**Task objective**
Restate all entries exactly. Skip the images.

**Given records**
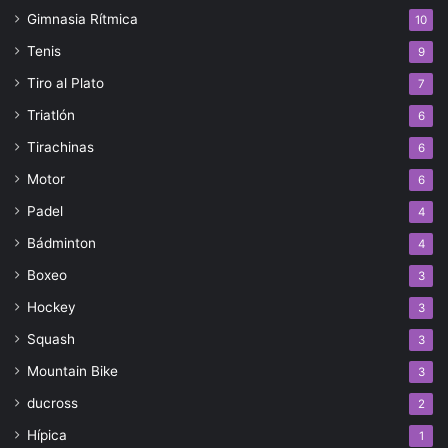
Gimnasia Rítmica
10
Tenis
9
Tiro al Plato
7
Triatlón
6
Tirachinas
6
Motor
6
Padel
4
Bádminton
4
Boxeo
3
Hockey
3
Squash
3
Mountain Bike
3
ducross
2
Hípica
1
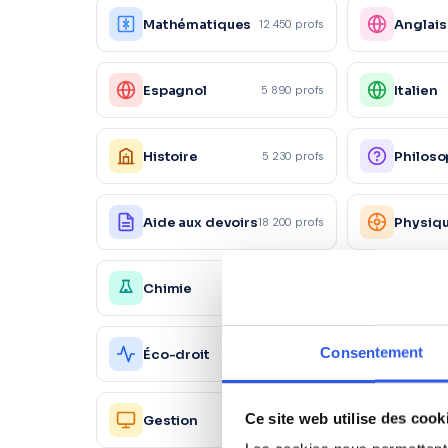
Mathématiques
Anglais
12 450 profs
Espagnol
Italien
5 890 profs
Histoire
Philoso
5 230 profs
Aide aux devoirs
Physiq
18 200 profs
Chimie
Économ
4 150 profs
Action
Consentement
Éco-droit
1 560 profs
commer
Ressou
Ce site web utilise des cook
Gestion
2 450 profs
Humain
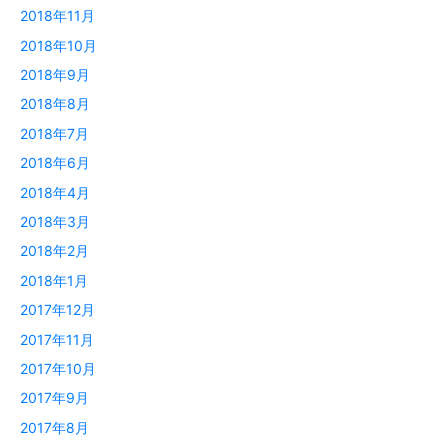
2018年11月
2018年10月
2018年9月
2018年8月
2018年7月
2018年6月
2018年4月
2018年3月
2018年2月
2018年1月
2017年12月
2017年11月
2017年10月
2017年9月
2017年8月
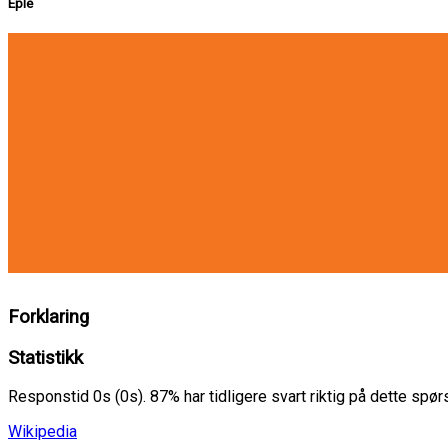
Eple
Forklaring
Statistikk
Responstid 0s (0s). 87% har tidligere svart riktig på dette spø
Wikipedia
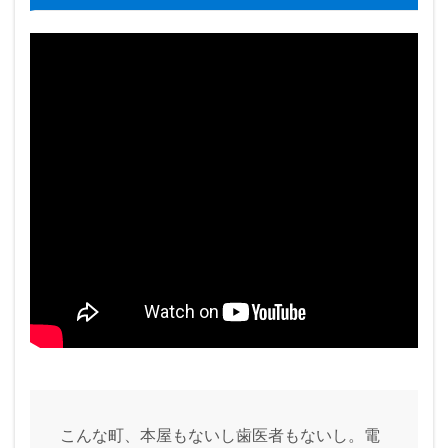
こんな町、本屋もないし歯医者もないし。電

**Written solution**
Gimnasia Rítmica
10
Tenis
9
Tiro al Plato
7
Triatlón
6
Tirachinas
6
Motor
6
Padel
4
Bádminton
4
Boxeo
3
Hockey
3
Squash
3
Mountain Bike
3
ducross
2
Hípica
1
Mathématiques
Anglais
12 450 profs
Espagnol
Italien
5 890 profs
Histoire
Philoso
5 230 profs
Aide aux devoirs
Physiq
18 200 profs
Chimie
Économ
4 150 profs
Action
Consentement
Éco-droit
1 560 profs
commer
Ressou
Ce site web utilise des cook
Gestion
2 450 profs
Humain
2018年11月
2018年10月
2018年9月
2018年8月
2018年7月
2018年6月
2018年4月
2018年3月
2018年2月
2018年1月
2017年12月
2017年11月
2017年10月
2017年9月
2017年8月
Eple
Forklaring
Statistikk
Responstid 0s (0s). 87% har tidligere svart riktig på dette spø
Wikipedia
こんな町、本屋もないし歯医者もないし。電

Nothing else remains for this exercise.